'Not / But, or the "not…but" element, is an acting technique that forms part of the Brechtian approach to performance. In its simplest form, fixing the not/but element involves the actor preceding each thought that is expressed by their character in the dialogue or each action performed by their character in the scene with its dialectical opposite. Rather than portraying a thought or action as "naturally" arising from the given circumstances of the scene or "inevitably" following from them, this technique underlines the aspect of decision in the thought or action. "He didn't say 'come in' but 'keep moving'", Brecht offers by way of example; "He was not pleased but amazed":
They include an expectation which is justified by experience but, in the event, disappointed. One might have thought that ... but one oughtn't to have thought it. There was not just one possibility but two; both are introduced, then the second one is defamiliarized, then the first as well.[1]
This technique is a rehearsal exercise; the verbalizing of the alternative (the "not" of the "not/but") is not necessarily preserved in performance. Its main function is to inscribe traces of the alternatives that were available to the character at each 'nodal point' in their journey within the finished portrait in performance. The effect gives the impression of a "sketching" in the actor's performance, in the sense that with an artist's sketch traces of alternative lines and movements are preserved, overlapping the main defining line rather than being erased. It is this quality that leads Fredric Jameson to contrast Brechtian theatre favourably with what he calls the "well-made production", insofar as its preservation of the actor's process in the final product acts as a form of demystification and de-fetishization, and exploits a potential strength of the medium of theatre:
The well-made production is one from which the traces of its rehearsals have been removed (just as from the successfully reified commodity the traces of production itself have been made to disappear): Brecht opens up this surface, and allows us to see back down into the alternative gestures and postures of the actors trying out their roles: so it is that aesthetic experimentation generally—which has so often been understood as generating the new and the hitherto unexperienced, the radical innovation—might just as well be grasped as the "experimental" attempt to ward off reification (something the other arts, from novels and films to poetry, painting, and musical performance, even aleatory performance, are structurally and materially less qualified to do).[2]
The result of the technique of fixing the not/but is to shape and clarify the character's behaviour in a particular, interpretative direction (a historical materialist one).
Notes
edit- ^ Brecht (1964, 144); trans. of Verfremdung amended slightly.
- ^ Jameson (1998, 11–12).
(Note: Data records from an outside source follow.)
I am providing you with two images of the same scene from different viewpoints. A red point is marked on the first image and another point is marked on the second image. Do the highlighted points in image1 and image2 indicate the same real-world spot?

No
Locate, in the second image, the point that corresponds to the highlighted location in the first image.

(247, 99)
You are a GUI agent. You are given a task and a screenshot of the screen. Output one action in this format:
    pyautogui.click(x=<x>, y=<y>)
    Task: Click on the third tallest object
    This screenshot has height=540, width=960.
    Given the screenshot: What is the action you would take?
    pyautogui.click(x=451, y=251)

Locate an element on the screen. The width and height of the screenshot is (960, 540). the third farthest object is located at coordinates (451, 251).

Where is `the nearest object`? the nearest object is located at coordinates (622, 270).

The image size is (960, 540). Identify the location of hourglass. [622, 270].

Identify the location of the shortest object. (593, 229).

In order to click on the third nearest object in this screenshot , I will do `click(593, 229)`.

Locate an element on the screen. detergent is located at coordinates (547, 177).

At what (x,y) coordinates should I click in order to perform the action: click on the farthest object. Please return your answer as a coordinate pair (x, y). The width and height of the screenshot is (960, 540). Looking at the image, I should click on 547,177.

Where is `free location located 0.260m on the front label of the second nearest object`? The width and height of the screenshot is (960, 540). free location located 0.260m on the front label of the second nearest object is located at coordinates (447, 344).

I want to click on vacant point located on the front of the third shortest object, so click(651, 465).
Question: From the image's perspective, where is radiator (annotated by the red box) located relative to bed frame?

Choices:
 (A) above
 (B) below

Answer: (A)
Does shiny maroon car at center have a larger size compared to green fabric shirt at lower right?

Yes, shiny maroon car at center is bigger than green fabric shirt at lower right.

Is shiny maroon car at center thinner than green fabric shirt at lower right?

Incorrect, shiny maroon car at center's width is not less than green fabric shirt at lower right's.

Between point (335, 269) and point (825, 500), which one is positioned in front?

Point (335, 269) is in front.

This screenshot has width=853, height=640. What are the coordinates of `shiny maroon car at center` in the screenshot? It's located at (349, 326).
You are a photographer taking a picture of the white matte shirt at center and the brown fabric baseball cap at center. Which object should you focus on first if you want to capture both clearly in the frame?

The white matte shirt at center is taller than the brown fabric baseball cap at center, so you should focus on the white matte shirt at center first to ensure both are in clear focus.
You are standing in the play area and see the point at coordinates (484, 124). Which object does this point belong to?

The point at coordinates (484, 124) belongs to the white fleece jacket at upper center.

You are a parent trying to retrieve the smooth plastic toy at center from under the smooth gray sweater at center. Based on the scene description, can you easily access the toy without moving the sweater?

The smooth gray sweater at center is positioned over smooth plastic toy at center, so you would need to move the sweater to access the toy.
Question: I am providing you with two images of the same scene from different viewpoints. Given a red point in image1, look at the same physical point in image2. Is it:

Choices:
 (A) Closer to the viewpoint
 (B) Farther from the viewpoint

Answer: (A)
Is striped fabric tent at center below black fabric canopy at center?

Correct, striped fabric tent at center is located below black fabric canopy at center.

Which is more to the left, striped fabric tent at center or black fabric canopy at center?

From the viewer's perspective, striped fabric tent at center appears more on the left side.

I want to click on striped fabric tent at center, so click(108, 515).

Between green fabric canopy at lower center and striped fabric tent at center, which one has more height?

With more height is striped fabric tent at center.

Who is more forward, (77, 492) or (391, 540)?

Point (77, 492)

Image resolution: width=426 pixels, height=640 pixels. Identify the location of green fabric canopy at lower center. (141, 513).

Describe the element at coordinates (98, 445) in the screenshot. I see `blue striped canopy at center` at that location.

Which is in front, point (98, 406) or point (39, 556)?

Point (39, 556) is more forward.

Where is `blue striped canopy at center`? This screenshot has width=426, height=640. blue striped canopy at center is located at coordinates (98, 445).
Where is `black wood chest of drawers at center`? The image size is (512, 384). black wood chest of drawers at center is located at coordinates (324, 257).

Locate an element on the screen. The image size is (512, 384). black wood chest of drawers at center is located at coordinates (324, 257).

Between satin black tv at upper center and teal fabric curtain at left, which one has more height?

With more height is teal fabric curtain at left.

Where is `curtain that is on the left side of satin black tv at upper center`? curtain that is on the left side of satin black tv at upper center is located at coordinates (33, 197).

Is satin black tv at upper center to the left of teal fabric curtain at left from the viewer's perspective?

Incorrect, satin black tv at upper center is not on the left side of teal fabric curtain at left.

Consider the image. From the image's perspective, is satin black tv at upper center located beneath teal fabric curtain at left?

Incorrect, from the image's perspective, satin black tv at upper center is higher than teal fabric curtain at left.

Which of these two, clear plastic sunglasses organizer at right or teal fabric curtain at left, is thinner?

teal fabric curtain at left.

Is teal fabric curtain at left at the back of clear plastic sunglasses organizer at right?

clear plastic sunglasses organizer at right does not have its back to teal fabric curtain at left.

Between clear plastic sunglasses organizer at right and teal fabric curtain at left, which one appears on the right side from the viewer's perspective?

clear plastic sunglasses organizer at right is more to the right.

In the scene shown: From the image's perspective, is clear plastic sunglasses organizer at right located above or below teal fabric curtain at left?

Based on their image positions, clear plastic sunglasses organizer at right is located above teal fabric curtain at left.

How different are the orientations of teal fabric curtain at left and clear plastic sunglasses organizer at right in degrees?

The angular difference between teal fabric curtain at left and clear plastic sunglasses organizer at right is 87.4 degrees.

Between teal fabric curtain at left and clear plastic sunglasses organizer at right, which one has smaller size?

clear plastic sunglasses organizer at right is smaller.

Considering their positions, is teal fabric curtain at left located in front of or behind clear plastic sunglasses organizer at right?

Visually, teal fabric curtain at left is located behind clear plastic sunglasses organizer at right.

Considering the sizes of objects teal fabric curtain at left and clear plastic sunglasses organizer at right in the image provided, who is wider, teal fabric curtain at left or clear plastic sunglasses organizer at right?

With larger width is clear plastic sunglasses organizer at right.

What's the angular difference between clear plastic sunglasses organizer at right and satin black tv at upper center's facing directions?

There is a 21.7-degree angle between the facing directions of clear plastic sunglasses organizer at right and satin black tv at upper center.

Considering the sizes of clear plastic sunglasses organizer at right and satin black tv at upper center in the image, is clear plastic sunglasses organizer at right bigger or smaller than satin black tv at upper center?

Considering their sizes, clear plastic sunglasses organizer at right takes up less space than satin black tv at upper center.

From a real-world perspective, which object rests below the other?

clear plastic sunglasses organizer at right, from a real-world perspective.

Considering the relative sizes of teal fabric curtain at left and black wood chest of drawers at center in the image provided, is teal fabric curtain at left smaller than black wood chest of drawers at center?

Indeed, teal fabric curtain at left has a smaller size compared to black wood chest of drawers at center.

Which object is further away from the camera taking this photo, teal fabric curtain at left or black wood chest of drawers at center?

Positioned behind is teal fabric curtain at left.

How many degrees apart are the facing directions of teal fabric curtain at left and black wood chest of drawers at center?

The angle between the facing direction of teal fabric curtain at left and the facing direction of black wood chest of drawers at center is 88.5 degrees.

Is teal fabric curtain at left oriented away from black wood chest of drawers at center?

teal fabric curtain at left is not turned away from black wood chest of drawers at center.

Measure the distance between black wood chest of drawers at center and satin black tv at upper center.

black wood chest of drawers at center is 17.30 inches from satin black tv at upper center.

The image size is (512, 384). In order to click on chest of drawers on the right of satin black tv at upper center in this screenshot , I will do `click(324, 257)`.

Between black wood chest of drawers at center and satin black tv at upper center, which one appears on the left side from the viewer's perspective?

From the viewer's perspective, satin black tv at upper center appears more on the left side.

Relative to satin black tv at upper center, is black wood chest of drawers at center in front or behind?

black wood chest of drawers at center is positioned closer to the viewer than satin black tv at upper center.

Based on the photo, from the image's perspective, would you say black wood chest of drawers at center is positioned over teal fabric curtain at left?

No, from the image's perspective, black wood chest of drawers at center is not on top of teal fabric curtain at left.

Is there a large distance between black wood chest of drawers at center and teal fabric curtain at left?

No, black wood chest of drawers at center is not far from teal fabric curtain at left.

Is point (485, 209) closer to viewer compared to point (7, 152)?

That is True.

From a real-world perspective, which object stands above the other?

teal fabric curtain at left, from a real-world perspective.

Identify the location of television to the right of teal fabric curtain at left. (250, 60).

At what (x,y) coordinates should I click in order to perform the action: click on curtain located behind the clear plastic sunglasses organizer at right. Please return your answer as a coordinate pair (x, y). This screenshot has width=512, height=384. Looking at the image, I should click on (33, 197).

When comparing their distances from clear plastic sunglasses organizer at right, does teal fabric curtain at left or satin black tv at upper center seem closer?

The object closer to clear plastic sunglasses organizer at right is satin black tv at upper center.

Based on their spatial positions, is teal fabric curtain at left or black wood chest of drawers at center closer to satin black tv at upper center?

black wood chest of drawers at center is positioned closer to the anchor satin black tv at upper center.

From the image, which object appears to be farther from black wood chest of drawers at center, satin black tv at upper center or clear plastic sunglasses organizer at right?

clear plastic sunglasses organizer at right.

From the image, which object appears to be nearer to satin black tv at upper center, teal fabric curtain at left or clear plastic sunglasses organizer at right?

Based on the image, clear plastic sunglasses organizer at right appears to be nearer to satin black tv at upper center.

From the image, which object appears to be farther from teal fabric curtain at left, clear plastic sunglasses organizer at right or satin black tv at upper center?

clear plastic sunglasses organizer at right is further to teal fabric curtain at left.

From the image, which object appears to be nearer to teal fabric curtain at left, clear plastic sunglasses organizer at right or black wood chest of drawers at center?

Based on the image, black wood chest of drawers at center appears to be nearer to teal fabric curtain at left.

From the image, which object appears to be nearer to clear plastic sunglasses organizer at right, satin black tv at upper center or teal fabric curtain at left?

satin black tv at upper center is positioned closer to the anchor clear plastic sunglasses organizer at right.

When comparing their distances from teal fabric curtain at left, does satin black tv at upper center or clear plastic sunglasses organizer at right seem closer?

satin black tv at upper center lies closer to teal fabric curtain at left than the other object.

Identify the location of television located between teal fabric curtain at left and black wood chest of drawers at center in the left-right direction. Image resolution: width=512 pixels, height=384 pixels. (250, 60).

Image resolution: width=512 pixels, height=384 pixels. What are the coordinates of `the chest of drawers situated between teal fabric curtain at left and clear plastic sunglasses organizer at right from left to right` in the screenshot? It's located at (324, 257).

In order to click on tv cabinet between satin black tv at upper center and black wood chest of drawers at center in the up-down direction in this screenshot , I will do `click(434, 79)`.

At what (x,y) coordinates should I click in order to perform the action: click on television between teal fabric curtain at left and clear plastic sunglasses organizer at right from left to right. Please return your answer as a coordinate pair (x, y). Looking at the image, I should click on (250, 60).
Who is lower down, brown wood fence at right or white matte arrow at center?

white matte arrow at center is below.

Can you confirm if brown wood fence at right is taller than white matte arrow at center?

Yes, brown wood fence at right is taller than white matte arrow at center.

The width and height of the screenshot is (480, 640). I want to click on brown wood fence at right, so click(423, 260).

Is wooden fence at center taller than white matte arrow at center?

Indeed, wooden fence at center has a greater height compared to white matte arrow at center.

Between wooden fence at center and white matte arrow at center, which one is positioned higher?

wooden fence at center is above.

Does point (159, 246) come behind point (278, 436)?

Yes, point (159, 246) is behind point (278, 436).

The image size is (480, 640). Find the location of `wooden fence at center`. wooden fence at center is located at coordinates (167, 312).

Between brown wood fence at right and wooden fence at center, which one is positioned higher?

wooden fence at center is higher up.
In coining the term "well-made production", Jameson recalls the "well-made play" formula of nineteenth-century dramaturgy.
Works cited
edit- Brecht, Bertolt. 1964. Brecht on Theatre: The Development of an Aesthetic. Ed. and trans. John Willett. British edition. London: Methuen. ISBN 0-413-38800-X. USA edition. New York: Hill and Wang. ISBN 0-8090-3100-0.
- Jameson, Fredric. 1998. Brecht and Method. London and New York: Verso. ISBN 1-85984-809-5.
- Willett, John. 1964. Editorial notes. In Brecht on Theatre: The Development of an Aesthetic by Bertolt Brecht. British edition. London: Methuen. ISBN 0-413-38800-X. USA edition. New York: Hill and Wang. ISBN 0-8090-3100-0.